◆ **Transcribed page contents**
--- START ---

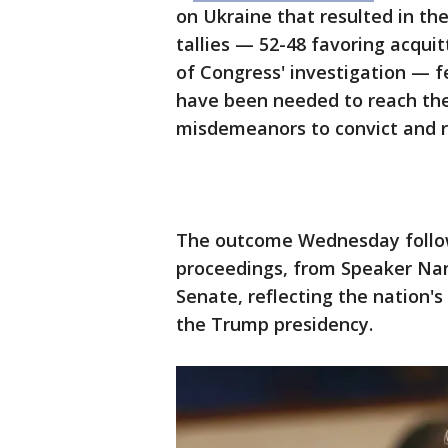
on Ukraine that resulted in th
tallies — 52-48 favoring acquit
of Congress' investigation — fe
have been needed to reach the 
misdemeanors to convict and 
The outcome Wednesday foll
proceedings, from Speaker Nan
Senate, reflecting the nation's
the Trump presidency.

--- END ---
--- START ---

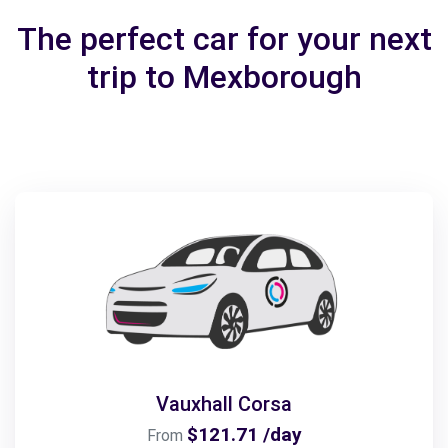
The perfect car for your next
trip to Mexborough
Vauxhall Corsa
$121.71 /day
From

--- END ---

◆ **What you are asked to do**
From the records above, reproduce exactly the lines from the one with "proceedings, from Speaker Nan" to the one with "the Trump presidency.", both included, and no others.

◆ **Completed exercise**
proceedings, from Speaker Nan
Senate, reflecting the nation's
the Trump presidency.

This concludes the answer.